He imagines himself in the position of a man sat in the electric chair, with seconds left to live, and this is the song he comes up with. Nick Cave sings about Christian themes but that doesn't make him or his music Christian. Listen to Into my arms or Nobody's baby. Listen to the whole lot – there isn't one consistent philosophy there – it isn't about belief, it is about feeling. And feelings aren't right or wrong, they just are.

You do know what "the mercy seat" is in the Bible, yes?

As far as I can see (and admittedly I only started listening to him yesterday, but spent yesterday doing little else) his entire sensibility is Christian. Not to mention his imagery. I find it impossible to imagine that anyone but a Christian could make that music. But I'll listen to the songs you suggest and get back to you.
 
You do know what "the mercy seat" is in the Bible, yes?
Ok, I just looked it up. Didn't know that. It doesn't surprise me – his songs are full of Christian allusions. The man himself may or may not call himself a Christian, but his songs are not 'Christian songs'.
 
Cave's music isn't, you're right, 'Christian Music', but to try and pretend he's not a Christian is to try and make yourself more comfortable.

he doesnt believe in an interventionist god tho.

So, if he is a 'Christian' (as oppossed to a theist with a fascination with xian imagery and literature) he's a hypocritical arse of a one.

But, then again, arent they all?
 
he doesnt believe in an interventionist god tho.
He didn't believe in an interventionist god on the day he wrote Into My Arms. Maybe he does now. Maybe he does sometimes and not other times. Who cares?

I'm ducking out of this argument now. It doesn't matter.
 
Listen to Into my arms

OK, just did. First of all, another classic obv. But as far as I can see it describes a conversion. The initially atheist speaker is led to Christ by his love for the woman. An extremely common theme in Christian devotional literature--as John Donne put it: "here th'admiring her my mind did whet/ To seek thee God, so streams do show their head."

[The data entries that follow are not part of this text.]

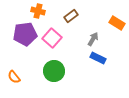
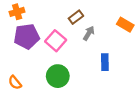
orange cross: (38, 11) -> (17, 12), moved, turned -32
gray arrow: (93, 39) -> (89, 33), moved
blue rectangle: (98, 58) -> (105, 62), turned 63

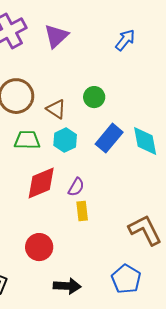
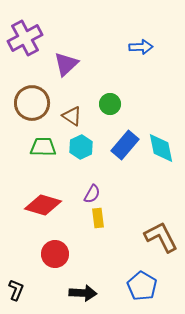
purple triangle: (56, 36) -> (66, 64), moved
blue arrow: (125, 40) -> (141, 47), turned 50
red diamond: (41, 183) -> (43, 205), moved, turned 39

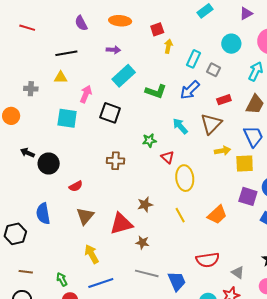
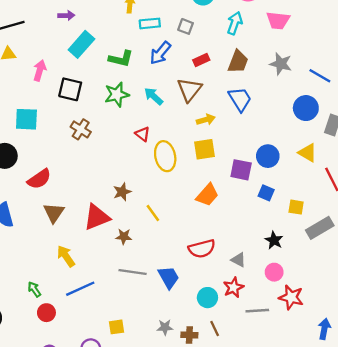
cyan rectangle: (193, 59) -> (150, 23), moved, turned 66
cyan square: (67, 118) -> (26, 119), moved
green star: (149, 140) -> (117, 95), moved, size x1.5
brown cross: (116, 161) -> (81, 129), moved, turned 36
yellow square: (245, 163) -> (204, 149), moved
red semicircle: (76, 186) -> (39, 179), size x1.5
yellow line: (180, 215) -> (153, 213), moved

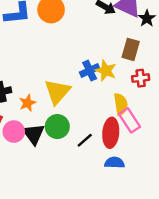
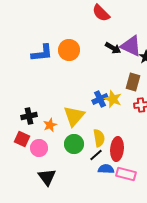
yellow semicircle: (121, 104) -> (99, 138), moved
pink rectangle: (129, 120) -> (126, 174), moved, turned -42
black triangle: (34, 134) -> (47, 177), moved
blue semicircle: (115, 163) -> (106, 169), moved

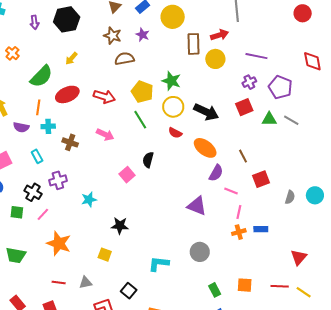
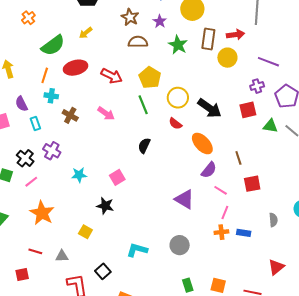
green star: (171, 81) -> (178, 45), moved
purple semicircle: (21, 127) -> (21, 104), moved, turned 42
pink square: (127, 175) -> (117, 177), moved
purple cross: (58, 180) -> (52, 151), turned 36
gray semicircle: (290, 197) -> (273, 220), moved, turned -32

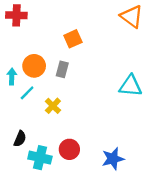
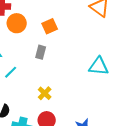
orange circle: (34, 66) -> (17, 23), moved
yellow cross: (53, 106) -> (45, 93), moved

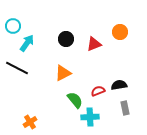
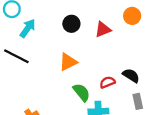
black semicircle: (119, 85) -> (131, 75), turned 42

OK I'll check the other one now.
 
like i said, he's not a "straight" denominational christian and has his own take on it, but he is - and has been for some years - a soi disant Xtian
 
Best things he's done, imo, are the acoustic versions of Deanna, Mercy Seat and City of Refuge which I think you can get on that rarities CD. Seen him 3 or 4 times live but not for years. I get a bit bored of him and then go through phases of rediscovering old albums. Yeah, he is obsessed with Faulkner and the Southern Gothic.
 
OK, just did. First of all, another classic obv. But as far as I can see it describes a conversion.
That's an interesting take on it. He appears to me to be man, a little like Gogol, who truly, desperately, wants to believe.

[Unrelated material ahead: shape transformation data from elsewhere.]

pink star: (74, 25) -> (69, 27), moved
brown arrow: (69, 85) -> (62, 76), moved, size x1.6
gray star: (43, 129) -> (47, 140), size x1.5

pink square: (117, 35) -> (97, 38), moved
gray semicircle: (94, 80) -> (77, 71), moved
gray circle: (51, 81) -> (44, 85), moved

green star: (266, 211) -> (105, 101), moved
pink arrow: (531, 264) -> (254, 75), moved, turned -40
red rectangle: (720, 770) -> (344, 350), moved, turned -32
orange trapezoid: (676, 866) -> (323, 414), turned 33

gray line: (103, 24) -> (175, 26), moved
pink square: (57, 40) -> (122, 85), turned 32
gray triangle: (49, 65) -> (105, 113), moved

But as I said before, ultimately, I don't care whether he does or not.
 
One of Cave's lectures: http://everything2.com/index.pl?node_id=800055

Interesting stuff: Though the love song comes in many guises – songs of exultation and praise, songs of rage and of despair, erotic songs, songs of abandonment and loss – they all address God, for it is the haunted premises of longing that the true love song inhabits. It is a howl in the void, for Love and for comfort and it lives on the lips of the child crying for his mother. It is the song of the lover in need of her loved one, the raving of the lunatic supplicant petitioning his God. It is the cry of one chained to the earth, to the ordinary and to the mundane, craving flight; a flight into inspiration and imagination and divinity. The love song is the sound of our endeavours to become God-like, to rise up and above the earthbound and the mediocre.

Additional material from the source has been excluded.